After visiting Fort Christina and exploring the Kalmar Nyckel Museum, it was time to turn our attention to something for Najwa. The scavenger hunt at Fort Christina was fun, the life-size replica of being aboard the Kalmar Nyckel was entertaining, but neither of those could compete with our next stop — the Delaware Children’s Museum.
Once you enter, there’s this two-story maze called the Stratosphere. Kids enter at the bottom and climb to the top, sometimes ending in dead ends, but eventually make it to the top. Impossible to explain in words so you’ll have to see the photos. Fortunately, there are steps that take the adults to the top, and for the kids to come down for impatient parents who don’t want to wait for their kids to make their way back down in the maze. Najwa chose the maze route back down of course.
Next we visited ECOnnect and the Tree Pavilion. There “kids can roll up their sleeves and discover the workings of nature for themselves, with activities such as a highly interactive stream table that allows kids to explore everything from water locks to wind power.”
On the wall was an Etch A Sketch. The image created was of a Horseshoe Crab by Tim George. We saw live horseshoe crabs when we visited the Chesapeake Heritage & Visitor Center on Kent Island. There, they called these animals living fossils.
Afterwards we went to the Training Wheels and Bank On It exhibits. Training Wheels was more for the youngest visitors, like 3 year olds. Najwa found a way to entertain herself anyway.
Bank On It was more interesting. It “lets kids explore financial management, from earning and managing a budget, to saving and spending. And with interactive fun, such as an ATM kids can operate and a ‘café’ complete with tables and chairs, kids get more than intellectual exercise.”
Kenyan money, though not quite what I saw when I visited Kenya.
There was a display about the countermeasures found on paper money to deter counterfeiting.

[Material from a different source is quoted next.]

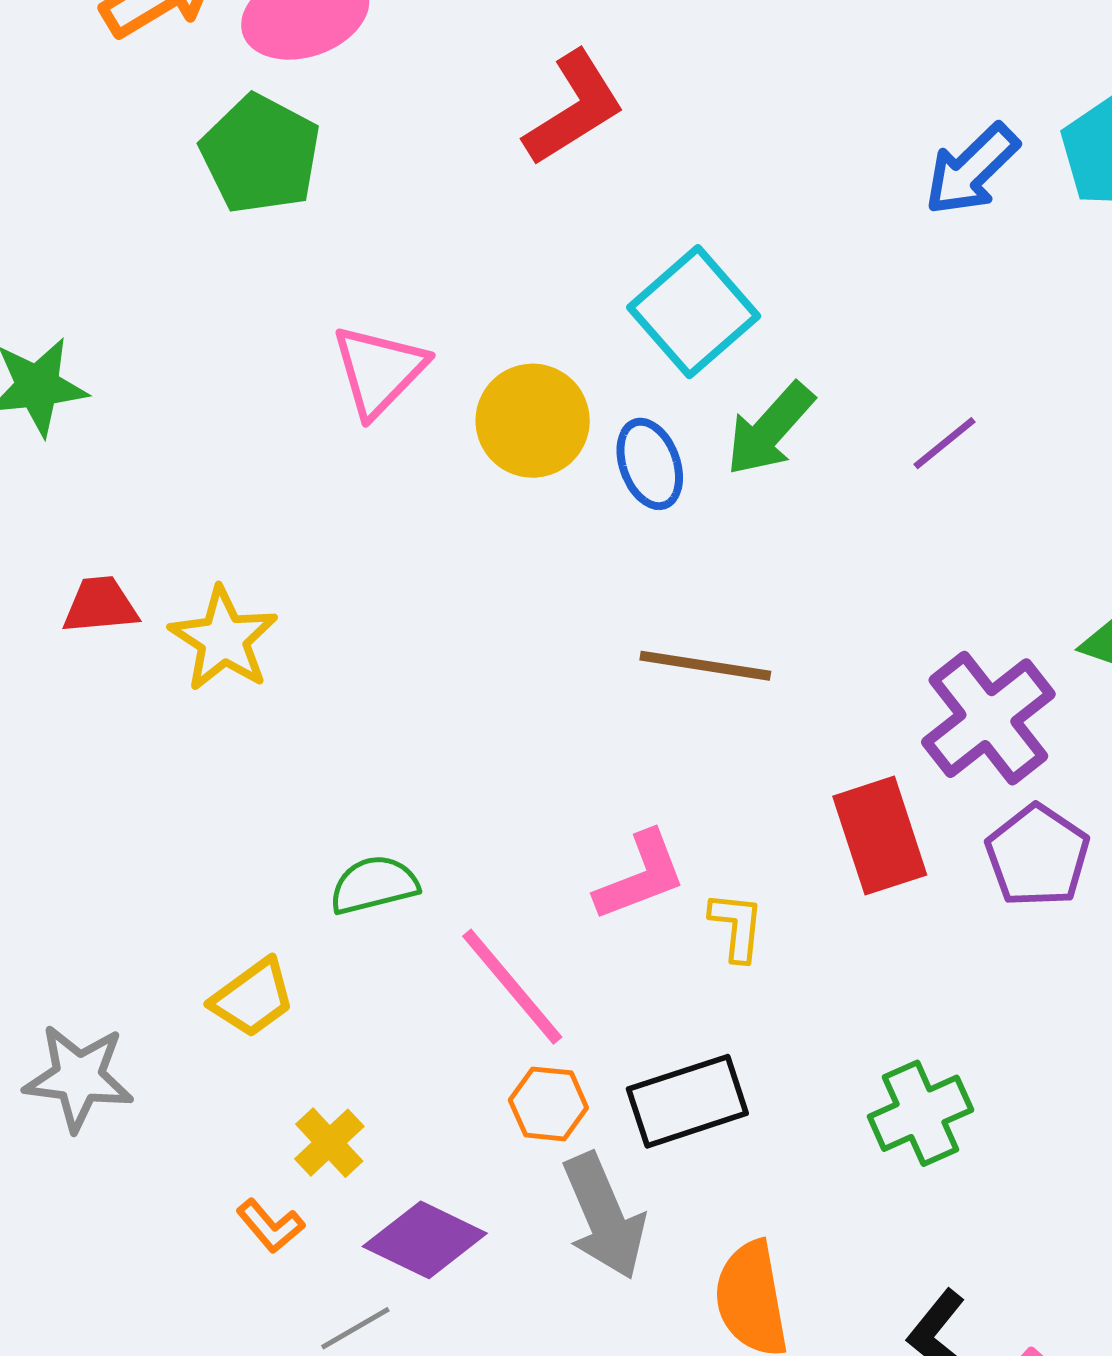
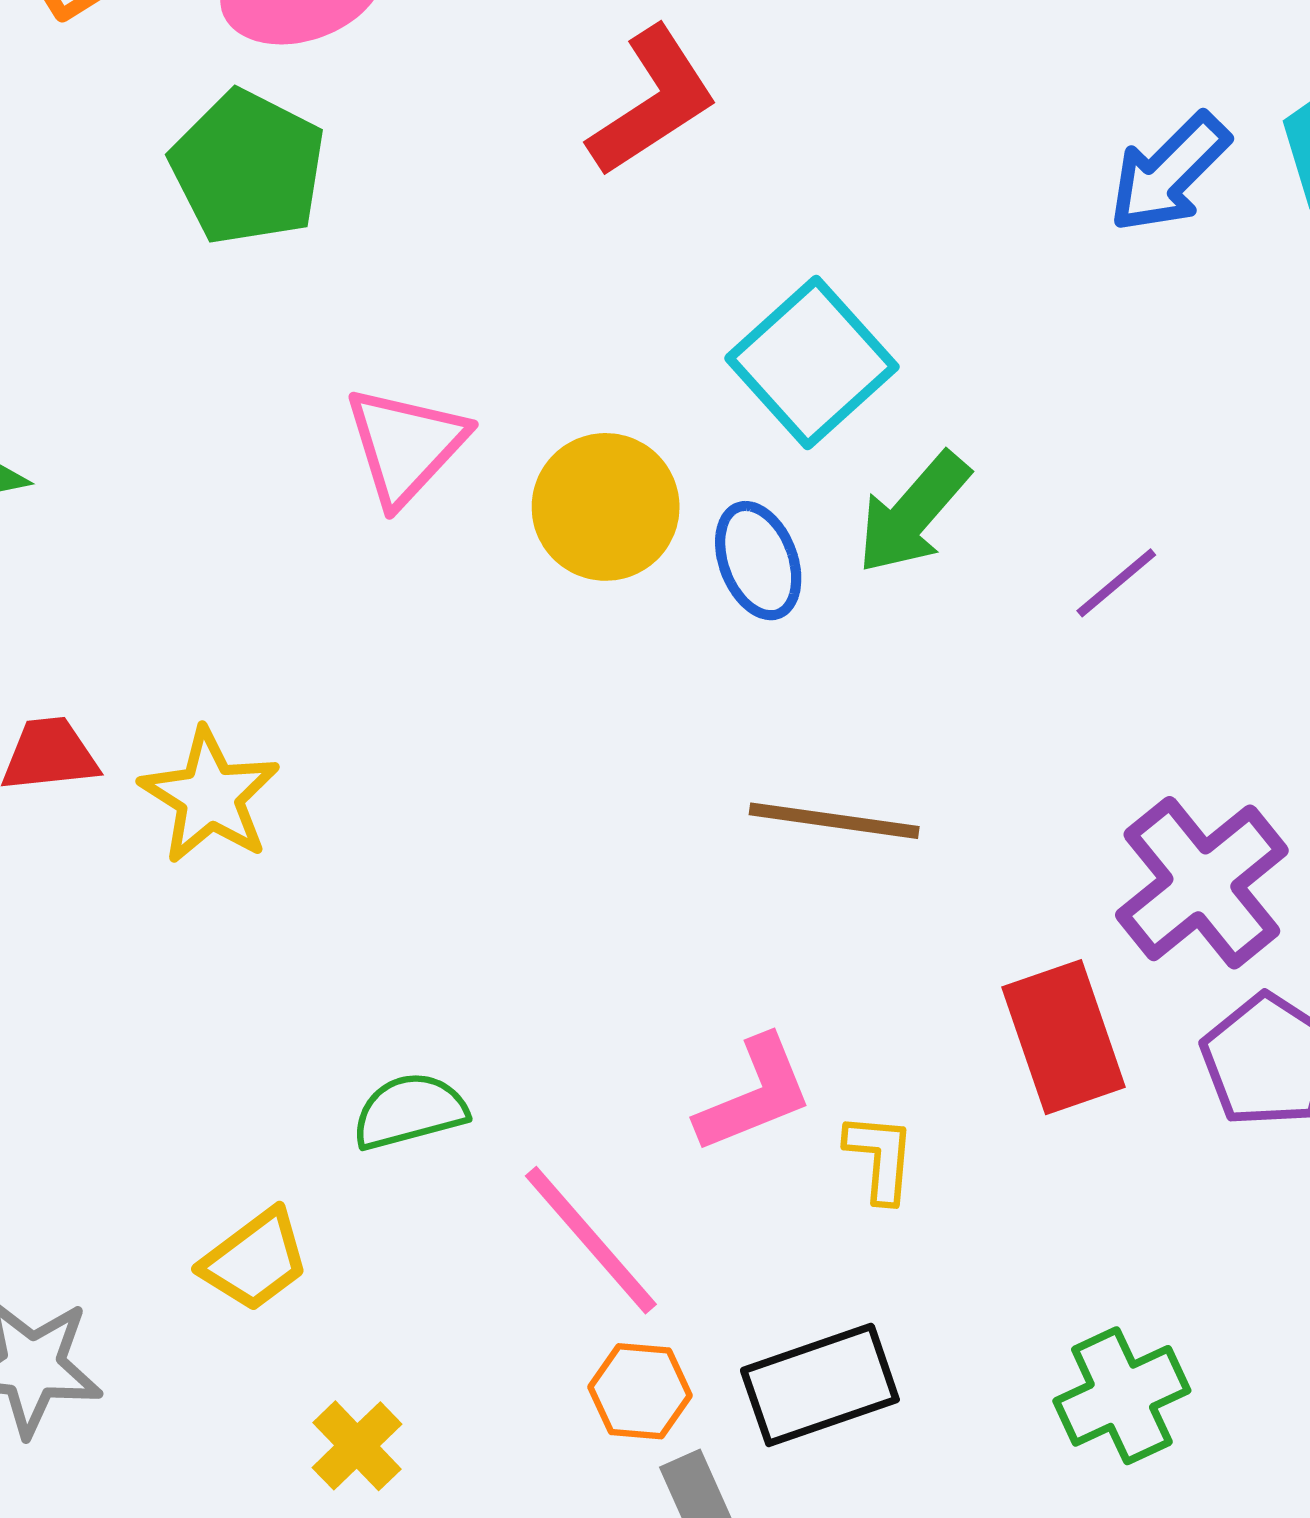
purple line: (944, 443) -> (1116, 583), moved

We got there closer to closing time, so we only visited one more exhibit. The Power of Me was very interactive, educatingly and entertainingly.
How long can you hang from a chin-up bar? How long does it take a command from your brain to get to your muscles? How does the human body work? Active and interactive exhibits let kids test and explore their own capabilities — helping them to understand how the human body works, and how they can help theirs stay healthy.
Of course we encourage Najwa to follow instructions and rules. When the law says no stealing, don’t steal. But at the same time, we are always reinforcing to find solutions to challenges. Find a way to get it down, accomplish whatever goal she has, etc.
So, there’s a machine to test your balance. You get your feet aligned on the wobbly platform, holding a bar until you’re ready. Once you feel all set and you let go of the bar, the clock starts counting. When you either lean too far in one direction or grab back onto the bar, the time stops. Most people can only go a couple of seconds. I think I made it to four seconds.
Najwa, however, found a solution. Reading the instructions, it says grabbing the bar will reset the counter. But nowhere did it say not to grab onto anything else. So, as she was surpassing 15 seconds of balance where no one seemed to get past 5 seconds, I smiled with pride at her cleverness.